Homeobox exposes two PyTorch dataset surfaces over the same atlas:

- **Homeobox-Iter:** fully random iterable streaming. It reads large shuffled I/O blocks through a background prefetcher and slices training batches from that queue, which maximizes throughput for standard full-atlas training epochs.
- **Homeobox-Map:** map-style random access.

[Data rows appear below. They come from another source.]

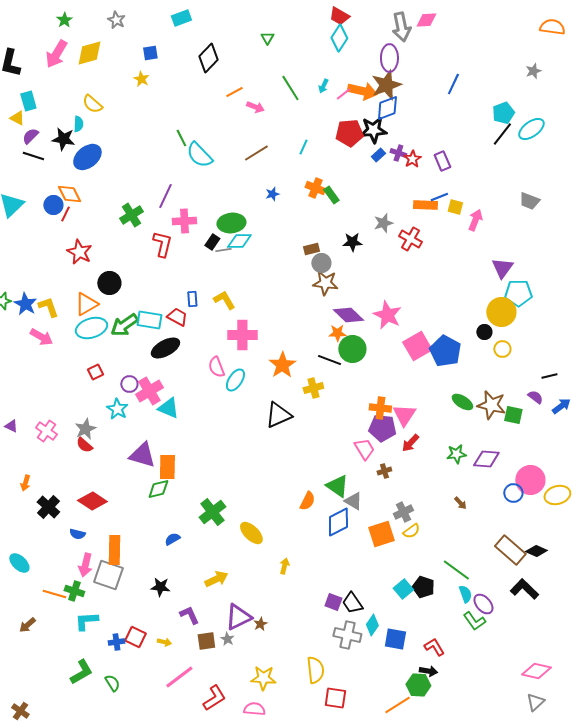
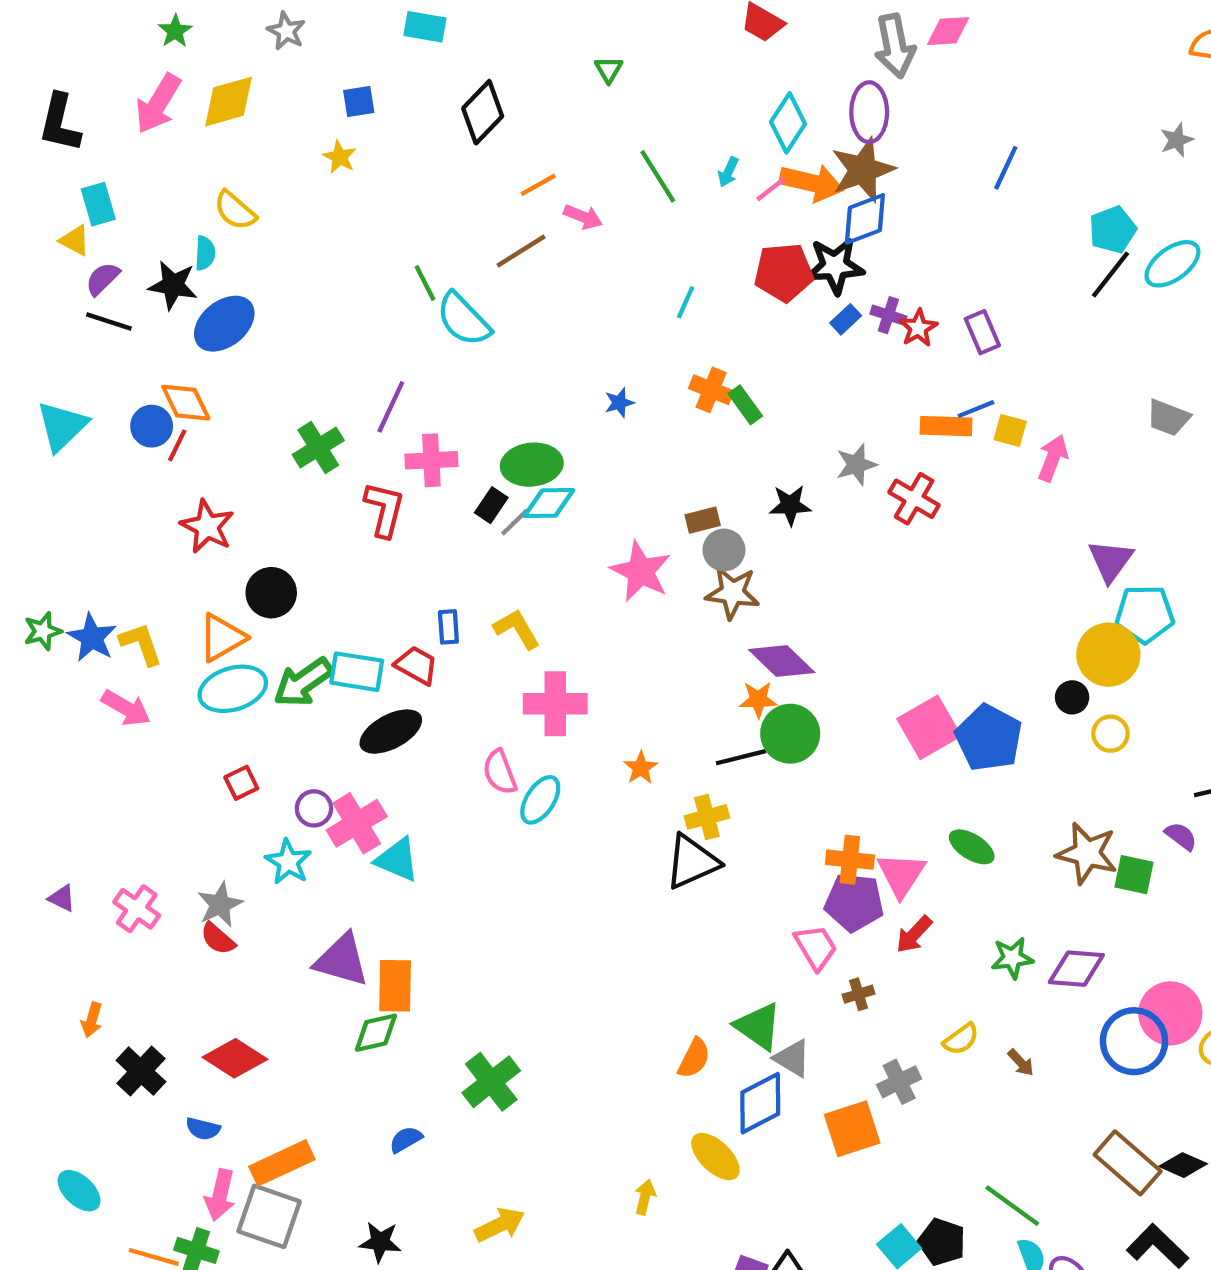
cyan rectangle: (181, 18) -> (425, 27), turned 30
cyan diamond: (339, 38) -> (788, 123), moved
brown line: (256, 153) -> (521, 251), moved
gray line: (223, 250) -> (515, 522), turned -35
pink star: (387, 315) -> (641, 571), moved
black line: (329, 360) -> (741, 757), turned -35
orange star: (282, 365) -> (641, 768), size x0.6
green ellipse: (462, 402) -> (972, 847), moved
black triangle: (278, 415) -> (692, 862), moved
blue circle: (513, 493) -> (1134, 1041), size x1.6
yellow semicircle: (411, 531) -> (961, 1039), moved
yellow ellipse: (251, 533) -> (715, 1157), moved
orange rectangle: (114, 550) -> (282, 1163), turned 64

It supports `__getitem__(indices)` so regular PyTorch samplers, group-aware samplers, custom subsets, and perturbation-style batches can read arbitrary rows.

Capability summary from the benchmark suite:

| System | Map-style | Remote storage | Training-only format | Versioned snapshots | Ragged features |
|---|:-:|:-:|:-:|:-:|:-:|
| **Homeobox-Map** | ✓ | ✓ | – | ✓ | ✓ |
| **Homeobox-Iter** | – | ✓ | – | ✓ | ✓ |
| SLAF | – | ✓ | – | ✓ | – |
| scDataset | – | – | – | – | – |
| AnnDataLoader | ✓ | – | – | – | – |
| AnnLoader | ✓ | – | – | – | – |
| BioNeMo SCDL | ✓ | – | ✓ | – | – |
| annbatch | – | ✓ | ✓ | – | – |
| TileDB-SOMA | – | ✓ | – | ✓ | – |
| cell-load | – | – | ✓ | – | – |

In this table, "training-only format" means the data must be copied into a layout that exists only to feed a training loop; a dash is better. "Ragged features" means datasets with different feature sets can coexist without padding to a union or intersecting to common features.

On a 1M-cell × 20k-gene synthetic atlas, the homeobox iterable dataloader sustains **~70k cells/sec on local NVMe** and **~40k cells/sec streaming from S3** at a single worker — saturating local disk and running roughly an order of magnitude faster than the next remote-capable system in the sweep.

Local throughput on NVMe, cells/sec at `workers=0`:

| System | b=64 | b=512 | b=4096 |
|---|---:|---:|---:|
| **Homeobox-Iter** | 69,658 | 73,171 | 72,548 |
| annbatch | 56,154 | 67,459 | 76,314 |
| BioNeMo SCDL | 5,455 | 72,570 | 66,124 |
| scDataset | 28,151 | 41,525 | 52,923 |
| SLAF | 30,118 | 33,374 | 37,940 |
| AnnDataLoader | 21,446 | 25,926 | 26,403 |
| **Homeobox-Map** | 9,553 | 22,749 | 25,049 |
| TileDB-SOMA | 11,268 | 11,972 | 12,153 |
| AnnLoader | 10,509 | 12,699 | 10,656 |

Remote throughput from S3, cells/sec at `workers=0`:

| System | b=64 | b=512 | b=4096 |
|---|---:|---:|---:|
| **Homeobox-Iter** | 40,378 | 42,344 | 41,453 |
| SLAF | 3,611 | 4,233 | 10,320 |
| TileDB-SOMA | 5,873 | 5,845 | 5,945 |
| **Homeobox-Map** | 576 | 1,884 | 3,300 |
| annbatch | 1,050 | 1,314 | 1,594 |

Perturbation-style group-aware random reads, cells/sec at `workers=0`:

| System | b=64 | b=512 | b=1024 |
|---|---:|---:|---:|
| **Homeobox-Map** | 9,842 | 13,677 | 12,265 |
| cell-load | 4,936 | 26,678 | 27,096 |

See [docs/dataloader_benchmark.md](docs/dataloader_benchmark.md) for the full sweep across nine dataloaders (SLAF, scDataset, BioNeMo SCDL, annbatch, TileDB-SOMA, cell-load, and the two homeobox surfaces), including local/remote/perturbation workloads, memory profiles, and reproducible scripts.